[Page layout parsing data]
—————
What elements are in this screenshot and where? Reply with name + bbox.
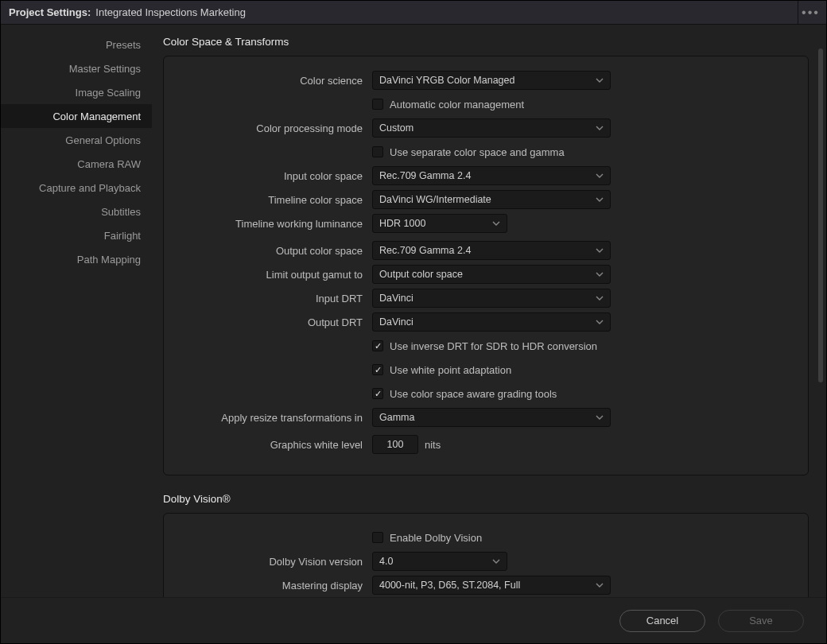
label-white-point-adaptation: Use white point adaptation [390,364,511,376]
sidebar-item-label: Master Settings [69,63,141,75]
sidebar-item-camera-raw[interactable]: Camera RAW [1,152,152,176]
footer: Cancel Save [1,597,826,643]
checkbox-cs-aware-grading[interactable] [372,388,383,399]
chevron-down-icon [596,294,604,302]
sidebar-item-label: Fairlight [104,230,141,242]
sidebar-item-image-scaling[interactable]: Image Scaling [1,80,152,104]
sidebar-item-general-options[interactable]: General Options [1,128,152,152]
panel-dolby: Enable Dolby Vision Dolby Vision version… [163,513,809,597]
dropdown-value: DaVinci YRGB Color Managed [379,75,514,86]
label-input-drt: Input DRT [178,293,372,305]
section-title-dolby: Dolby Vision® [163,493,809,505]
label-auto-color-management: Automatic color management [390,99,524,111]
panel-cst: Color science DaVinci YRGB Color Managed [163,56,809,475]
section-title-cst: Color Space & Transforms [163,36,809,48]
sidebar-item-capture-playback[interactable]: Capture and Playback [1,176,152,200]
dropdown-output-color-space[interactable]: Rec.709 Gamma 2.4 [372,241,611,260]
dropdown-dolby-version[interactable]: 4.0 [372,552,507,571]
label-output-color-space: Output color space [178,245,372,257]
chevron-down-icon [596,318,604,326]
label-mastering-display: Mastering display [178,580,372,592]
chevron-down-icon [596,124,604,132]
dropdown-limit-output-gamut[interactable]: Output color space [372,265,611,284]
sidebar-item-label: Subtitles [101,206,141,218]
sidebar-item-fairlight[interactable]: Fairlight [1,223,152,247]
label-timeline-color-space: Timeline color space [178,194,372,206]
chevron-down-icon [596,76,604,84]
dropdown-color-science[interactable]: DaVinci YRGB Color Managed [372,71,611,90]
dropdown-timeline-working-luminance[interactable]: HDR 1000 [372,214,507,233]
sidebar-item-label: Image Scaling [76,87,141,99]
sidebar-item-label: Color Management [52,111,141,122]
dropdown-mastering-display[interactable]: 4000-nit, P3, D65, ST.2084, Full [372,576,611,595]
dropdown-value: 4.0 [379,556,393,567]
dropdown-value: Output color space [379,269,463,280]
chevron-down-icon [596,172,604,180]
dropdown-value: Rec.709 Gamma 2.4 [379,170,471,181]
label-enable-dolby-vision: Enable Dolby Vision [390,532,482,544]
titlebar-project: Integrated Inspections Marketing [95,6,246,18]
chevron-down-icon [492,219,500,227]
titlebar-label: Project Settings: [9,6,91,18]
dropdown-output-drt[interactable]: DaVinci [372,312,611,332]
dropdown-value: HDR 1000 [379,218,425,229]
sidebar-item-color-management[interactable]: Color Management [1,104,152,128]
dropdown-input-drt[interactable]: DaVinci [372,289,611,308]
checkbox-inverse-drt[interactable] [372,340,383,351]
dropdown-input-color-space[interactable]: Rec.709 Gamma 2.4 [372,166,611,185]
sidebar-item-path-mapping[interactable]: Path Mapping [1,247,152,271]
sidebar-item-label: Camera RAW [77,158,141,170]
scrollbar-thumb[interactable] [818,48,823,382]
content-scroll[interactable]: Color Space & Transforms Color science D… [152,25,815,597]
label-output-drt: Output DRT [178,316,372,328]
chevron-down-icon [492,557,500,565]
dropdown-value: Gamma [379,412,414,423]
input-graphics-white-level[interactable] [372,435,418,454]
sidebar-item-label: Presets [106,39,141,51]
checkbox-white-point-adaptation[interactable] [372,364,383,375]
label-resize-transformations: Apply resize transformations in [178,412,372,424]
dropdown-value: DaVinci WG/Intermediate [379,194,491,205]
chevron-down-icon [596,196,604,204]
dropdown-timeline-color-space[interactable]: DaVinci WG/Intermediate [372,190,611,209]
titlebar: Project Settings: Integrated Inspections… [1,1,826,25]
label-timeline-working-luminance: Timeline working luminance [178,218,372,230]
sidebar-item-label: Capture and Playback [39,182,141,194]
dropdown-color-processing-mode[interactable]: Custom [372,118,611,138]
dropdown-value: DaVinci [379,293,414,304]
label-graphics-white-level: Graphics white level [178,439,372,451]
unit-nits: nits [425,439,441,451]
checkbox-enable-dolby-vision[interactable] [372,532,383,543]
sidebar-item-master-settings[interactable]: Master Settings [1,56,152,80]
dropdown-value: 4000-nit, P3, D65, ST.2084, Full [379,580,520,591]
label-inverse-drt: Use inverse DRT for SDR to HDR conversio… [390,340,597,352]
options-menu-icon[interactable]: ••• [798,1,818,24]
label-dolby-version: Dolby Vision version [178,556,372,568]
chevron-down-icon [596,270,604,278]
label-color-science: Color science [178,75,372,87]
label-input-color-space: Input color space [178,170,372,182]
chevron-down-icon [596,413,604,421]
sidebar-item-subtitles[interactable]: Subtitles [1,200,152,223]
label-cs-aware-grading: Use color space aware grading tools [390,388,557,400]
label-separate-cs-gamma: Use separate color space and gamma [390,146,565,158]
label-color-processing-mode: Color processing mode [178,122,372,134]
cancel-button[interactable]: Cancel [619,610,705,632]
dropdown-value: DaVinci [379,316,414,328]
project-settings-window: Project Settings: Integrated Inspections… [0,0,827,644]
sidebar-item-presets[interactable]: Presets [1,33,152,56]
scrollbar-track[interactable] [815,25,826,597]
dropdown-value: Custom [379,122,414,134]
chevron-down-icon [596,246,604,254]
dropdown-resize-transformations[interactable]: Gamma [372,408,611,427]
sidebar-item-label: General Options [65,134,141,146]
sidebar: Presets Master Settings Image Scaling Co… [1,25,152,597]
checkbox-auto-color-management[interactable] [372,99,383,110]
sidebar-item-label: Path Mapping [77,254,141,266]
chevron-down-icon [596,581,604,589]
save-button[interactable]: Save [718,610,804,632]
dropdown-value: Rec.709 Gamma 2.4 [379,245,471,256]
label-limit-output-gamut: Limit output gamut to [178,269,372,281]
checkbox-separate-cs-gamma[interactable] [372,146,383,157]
—————
→ Task instructions
Transcribe each entry precisely as given, leaving the pictures out.

→ Solution for this exercise
What elements are in this screenshot and where? Reply with name + bbox.
label-white-point-adaptation: Use white point adaptation [390,364,511,376]
sidebar-item-label: Master Settings [69,63,141,75]
sidebar-item-camera-raw[interactable]: Camera RAW [1,152,152,176]
footer: Cancel Save [1,597,826,643]
checkbox-cs-aware-grading[interactable] [372,388,383,399]
chevron-down-icon [596,294,604,302]
sidebar-item-label: Fairlight [104,230,141,242]
sidebar-item-image-scaling[interactable]: Image Scaling [1,80,152,104]
sidebar-item-general-options[interactable]: General Options [1,128,152,152]
panel-dolby: Enable Dolby Vision Dolby Vision version… [163,513,809,597]
dropdown-value: DaVinci YRGB Color Managed [379,75,514,86]
label-input-drt: Input DRT [178,293,372,305]
section-title-dolby: Dolby Vision® [163,493,809,505]
label-auto-color-management: Automatic color management [390,99,524,111]
panel-cst: Color science DaVinci YRGB Color Managed [163,56,809,475]
section-title-cst: Color Space & Transforms [163,36,809,48]
sidebar-item-capture-playback[interactable]: Capture and Playback [1,176,152,200]
dropdown-output-color-space[interactable]: Rec.709 Gamma 2.4 [372,241,611,260]
dropdown-dolby-version[interactable]: 4.0 [372,552,507,571]
label-output-color-space: Output color space [178,245,372,257]
chevron-down-icon [596,318,604,326]
label-mastering-display: Mastering display [178,580,372,592]
chevron-down-icon [596,124,604,132]
dropdown-limit-output-gamut[interactable]: Output color space [372,265,611,284]
sidebar-item-label: Subtitles [101,206,141,218]
sidebar-item-fairlight[interactable]: Fairlight [1,223,152,247]
label-timeline-color-space: Timeline color space [178,194,372,206]
chevron-down-icon [596,76,604,84]
dropdown-color-science[interactable]: DaVinci YRGB Color Managed [372,71,611,90]
dropdown-timeline-working-luminance[interactable]: HDR 1000 [372,214,507,233]
sidebar-item-label: Image Scaling [76,87,141,99]
sidebar-item-label: Color Management [52,111,141,122]
dropdown-mastering-display[interactable]: 4000-nit, P3, D65, ST.2084, Full [372,576,611,595]
dropdown-value: 4.0 [379,556,393,567]
dropdown-value: Output color space [379,269,463,280]
chevron-down-icon [596,172,604,180]
dropdown-value: Rec.709 Gamma 2.4 [379,170,471,181]
label-enable-dolby-vision: Enable Dolby Vision [390,532,482,544]
titlebar-project: Integrated Inspections Marketing [95,6,246,18]
chevron-down-icon [492,219,500,227]
titlebar-label: Project Settings: [9,6,91,18]
dropdown-output-drt[interactable]: DaVinci [372,312,611,332]
dropdown-value: HDR 1000 [379,218,425,229]
sidebar-item-color-management[interactable]: Color Management [1,104,152,128]
dropdown-input-drt[interactable]: DaVinci [372,289,611,308]
checkbox-inverse-drt[interactable] [372,340,383,351]
dropdown-input-color-space[interactable]: Rec.709 Gamma 2.4 [372,166,611,185]
sidebar-item-path-mapping[interactable]: Path Mapping [1,247,152,271]
sidebar-item-label: Camera RAW [77,158,141,170]
scrollbar-thumb[interactable] [818,48,823,382]
content-scroll[interactable]: Color Space & Transforms Color science D… [152,25,815,597]
label-output-drt: Output DRT [178,316,372,328]
chevron-down-icon [492,557,500,565]
dropdown-value: Gamma [379,412,414,423]
input-graphics-white-level[interactable] [372,435,418,454]
sidebar-item-label: Presets [106,39,141,51]
checkbox-white-point-adaptation[interactable] [372,364,383,375]
label-resize-transformations: Apply resize transformations in [178,412,372,424]
dropdown-value: DaVinci WG/Intermediate [379,194,491,205]
chevron-down-icon [596,196,604,204]
dropdown-timeline-color-space[interactable]: DaVinci WG/Intermediate [372,190,611,209]
titlebar: Project Settings: Integrated Inspections… [1,1,826,25]
label-timeline-working-luminance: Timeline working luminance [178,218,372,230]
sidebar-item-label: Capture and Playback [39,182,141,194]
dropdown-color-processing-mode[interactable]: Custom [372,118,611,138]
dropdown-value: DaVinci [379,293,414,304]
label-graphics-white-level: Graphics white level [178,439,372,451]
unit-nits: nits [425,439,441,451]
checkbox-enable-dolby-vision[interactable] [372,532,383,543]
sidebar-item-master-settings[interactable]: Master Settings [1,56,152,80]
dropdown-value: 4000-nit, P3, D65, ST.2084, Full [379,580,520,591]
label-inverse-drt: Use inverse DRT for SDR to HDR conversio… [390,340,597,352]
options-menu-icon[interactable]: ••• [798,1,818,24]
label-dolby-version: Dolby Vision version [178,556,372,568]
chevron-down-icon [596,270,604,278]
label-color-science: Color science [178,75,372,87]
label-input-color-space: Input color space [178,170,372,182]
chevron-down-icon [596,413,604,421]
sidebar-item-subtitles[interactable]: Subtitles [1,200,152,223]
label-cs-aware-grading: Use color space aware grading tools [390,388,557,400]
label-separate-cs-gamma: Use separate color space and gamma [390,146,565,158]
label-color-processing-mode: Color processing mode [178,122,372,134]
cancel-button[interactable]: Cancel [619,610,705,632]
dropdown-value: DaVinci [379,316,414,328]
project-settings-window: Project Settings: Integrated Inspections… [0,0,827,644]
sidebar-item-presets[interactable]: Presets [1,33,152,56]
scrollbar-track[interactable] [815,25,826,597]
dropdown-value: Custom [379,122,414,134]
chevron-down-icon [596,246,604,254]
dropdown-resize-transformations[interactable]: Gamma [372,408,611,427]
sidebar-item-label: General Options [65,134,141,146]
sidebar: Presets Master Settings Image Scaling Co… [1,25,152,597]
checkbox-auto-color-management[interactable] [372,99,383,110]
sidebar-item-label: Path Mapping [77,254,141,266]
chevron-down-icon [596,581,604,589]
save-button[interactable]: Save [718,610,804,632]
dropdown-value: Rec.709 Gamma 2.4 [379,245,471,256]
label-limit-output-gamut: Limit output gamut to [178,269,372,281]
checkbox-separate-cs-gamma[interactable] [372,146,383,157]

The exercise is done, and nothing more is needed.